Trump Is Running A 'Criminal Enterprise' And Mueller Is 'On the Track of It,' Says Former DNC Chair

Former Democratic National Committee Chairman Howard Dean says Donald Trump is using his presidency to promote his properties. BRENDAN SMIALOWSKI/AFP/Getty Images

A billionaire businessman for president? What could go wrong?

Plenty, according to former Democratic National Committee Chairman Howard Dean, who says President Donald Trump is using his office not to benefit the American people, but to personally enrich himself as part of a "criminal enterprise."

"The promotion is extraordinary, there hasn't been a president in my lifetime that's done anything like this," Dean, who served as DNC chair from 2005 to 2009, said Tuesday night on MSNBC. Dean said he believes the White House is using the Trump empire to "shake down foreign governments who have moved their events to his hotel in Washington at somebody's request in order to get favors."

Trump's business ventures have sparked much discussion about the Constitution's emoluments clause, which outlaws accepting gifts or payments from foreign governments. A government watchdog group filed a lawsuit against Trump just three days into his presidency, citing his administration's "countless conflicts of interest."

But Dean said the emoluments clause was a "far-flung argument" to nail Trump. Instead, he was putting his faith in special counsel Robert Mueller's probe into Russian collusion in the 2016 election, which is possibly branching out into Trump's financial house of cards.

"I think he's running a criminal enterprise out of the White House, and I think that's what Bob Mueller's on the track of," Dean said.

President Donald Trump left the White House on October 21 to head to his Virginia golf club. BRENDAN SMIALOWSKI/AFP/Getty Images

Dean's condemnation of Trump's business practices arrives on the heels of a Wall Street Journal report that found Trump spent roughly one-third of his first year in office at his own properties. According to the outlet, Trump has spent over 100 days of his presidency visiting one of his many luxury resorts, including 40 days spent at Mar-a-Lago, where he's currently on a 10-day Christmas vacation. On Tuesday, Trump hit the golf course after tweeting that he was getting "back to work."

In November, 2016, just after Trump's presidential victory, The Washington Post reported that the Trump International Hotel was "the place to be" for foreign diplomats hoping to curry favor with the incoming president.
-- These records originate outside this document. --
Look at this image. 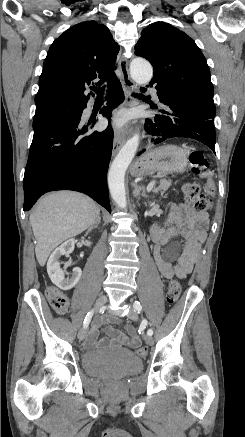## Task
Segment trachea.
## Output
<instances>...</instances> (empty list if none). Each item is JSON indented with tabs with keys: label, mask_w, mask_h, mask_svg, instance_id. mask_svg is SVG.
Listing matches in <instances>:
<instances>
[{
	"label": "trachea",
	"mask_w": 245,
	"mask_h": 437,
	"mask_svg": "<svg viewBox=\"0 0 245 437\" xmlns=\"http://www.w3.org/2000/svg\"><path fill=\"white\" fill-rule=\"evenodd\" d=\"M105 87L102 88H93V90L97 93L98 97H102L104 94ZM132 95H135V93H132Z\"/></svg>",
	"instance_id": "1"
}]
</instances>
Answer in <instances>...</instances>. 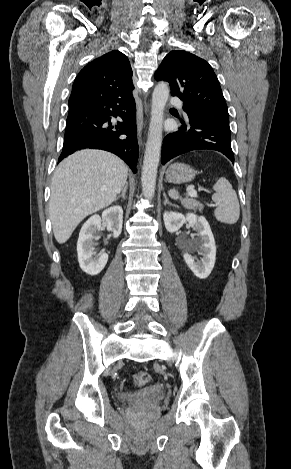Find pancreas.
<instances>
[{
    "label": "pancreas",
    "mask_w": 291,
    "mask_h": 469,
    "mask_svg": "<svg viewBox=\"0 0 291 469\" xmlns=\"http://www.w3.org/2000/svg\"><path fill=\"white\" fill-rule=\"evenodd\" d=\"M181 204L187 208V209H191V210H196V209H199L200 211L203 210L204 206L199 203L198 201H196L195 199L193 198H185V199H182L181 200Z\"/></svg>",
    "instance_id": "pancreas-1"
}]
</instances>
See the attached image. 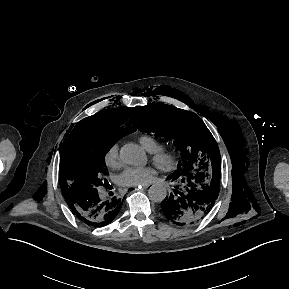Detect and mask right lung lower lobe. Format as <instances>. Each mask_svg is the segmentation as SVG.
I'll list each match as a JSON object with an SVG mask.
<instances>
[{"mask_svg": "<svg viewBox=\"0 0 289 289\" xmlns=\"http://www.w3.org/2000/svg\"><path fill=\"white\" fill-rule=\"evenodd\" d=\"M72 213L88 226L102 227L119 213L123 200L119 197L101 198L98 191L81 197L65 198Z\"/></svg>", "mask_w": 289, "mask_h": 289, "instance_id": "obj_1", "label": "right lung lower lobe"}]
</instances>
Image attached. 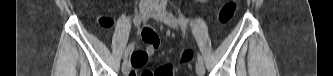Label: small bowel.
I'll return each mask as SVG.
<instances>
[{
	"label": "small bowel",
	"instance_id": "obj_1",
	"mask_svg": "<svg viewBox=\"0 0 333 76\" xmlns=\"http://www.w3.org/2000/svg\"><path fill=\"white\" fill-rule=\"evenodd\" d=\"M100 23L106 28H111L114 25V19L102 17ZM141 38L148 46L145 52L137 51L132 54L131 61L135 69L142 68L146 64L148 57L154 54L158 47L157 42L160 41V33L154 32L152 29L148 28L141 33ZM146 71L147 70H143L142 73Z\"/></svg>",
	"mask_w": 333,
	"mask_h": 76
}]
</instances>
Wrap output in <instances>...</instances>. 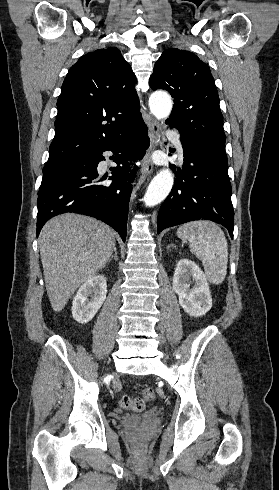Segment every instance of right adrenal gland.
<instances>
[{
	"label": "right adrenal gland",
	"instance_id": "1",
	"mask_svg": "<svg viewBox=\"0 0 279 490\" xmlns=\"http://www.w3.org/2000/svg\"><path fill=\"white\" fill-rule=\"evenodd\" d=\"M112 258H114V260H116V262H117V260H118L117 248H114V254H113V256H110L108 262H111Z\"/></svg>",
	"mask_w": 279,
	"mask_h": 490
}]
</instances>
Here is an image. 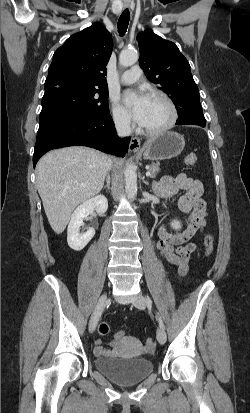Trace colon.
<instances>
[{
	"label": "colon",
	"instance_id": "1",
	"mask_svg": "<svg viewBox=\"0 0 250 413\" xmlns=\"http://www.w3.org/2000/svg\"><path fill=\"white\" fill-rule=\"evenodd\" d=\"M186 165H193L197 162V156L193 153L188 154L184 160ZM205 254L210 255L213 249V237L210 234H206L204 237ZM100 335H106L109 332V325L106 322L100 323L98 327ZM127 333L125 328H119L116 334L113 336V342H119L121 339H126ZM146 347L149 351L154 350L155 341L152 338L146 340Z\"/></svg>",
	"mask_w": 250,
	"mask_h": 413
}]
</instances>
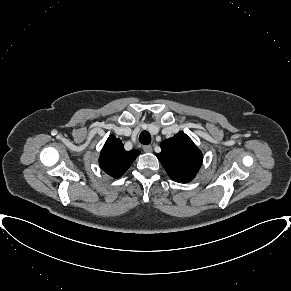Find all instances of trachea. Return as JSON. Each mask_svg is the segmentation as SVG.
<instances>
[{"mask_svg":"<svg viewBox=\"0 0 291 291\" xmlns=\"http://www.w3.org/2000/svg\"><path fill=\"white\" fill-rule=\"evenodd\" d=\"M139 142L144 145H148L151 143V135L147 131L141 132L139 135Z\"/></svg>","mask_w":291,"mask_h":291,"instance_id":"trachea-1","label":"trachea"}]
</instances>
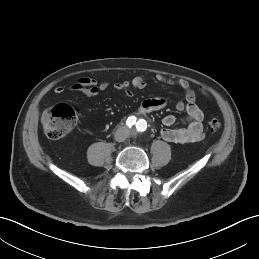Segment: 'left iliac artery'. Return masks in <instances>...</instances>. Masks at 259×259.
I'll list each match as a JSON object with an SVG mask.
<instances>
[{"mask_svg":"<svg viewBox=\"0 0 259 259\" xmlns=\"http://www.w3.org/2000/svg\"><path fill=\"white\" fill-rule=\"evenodd\" d=\"M136 128L138 131H145L147 128V123L144 120H139L136 124Z\"/></svg>","mask_w":259,"mask_h":259,"instance_id":"44dca946","label":"left iliac artery"}]
</instances>
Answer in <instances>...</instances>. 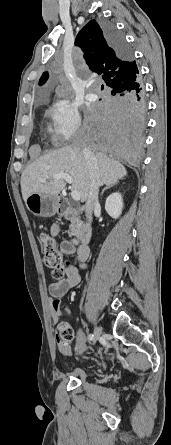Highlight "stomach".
<instances>
[{
  "mask_svg": "<svg viewBox=\"0 0 171 445\" xmlns=\"http://www.w3.org/2000/svg\"><path fill=\"white\" fill-rule=\"evenodd\" d=\"M28 210L36 216L49 217L58 210V197L32 193L25 201Z\"/></svg>",
  "mask_w": 171,
  "mask_h": 445,
  "instance_id": "0dacf381",
  "label": "stomach"
}]
</instances>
"Why wouldn't I stay at his hotel blocks from the White House, so I can tell the new president, 'I love your new hotel!' Isn't it rude to come to his city and say, 'I am staying at your competitor?'" one of the diplomats told the Post.

In the year since, there have been reports that suggest Trump's presidency could be eroding his brand and hurting both his and his daughter Ivanka Trump's enterprises. In April, a restaurant in Trump SoHo announced it would be closing due to declining business, while Chicago's Trump International Tower is struggling to sell units. Several retailers have also dropped Ivanka Trump's fashion lines since her father took office, some of which cited bad sales, while some customers called out the low quality of her merchandise.

Still, the Trump brand may not be in as much danger as it would seem: As of March 2017, Ivanka Trump's sales were still up by 262 percent as compared to the same time the year before, according to Salon.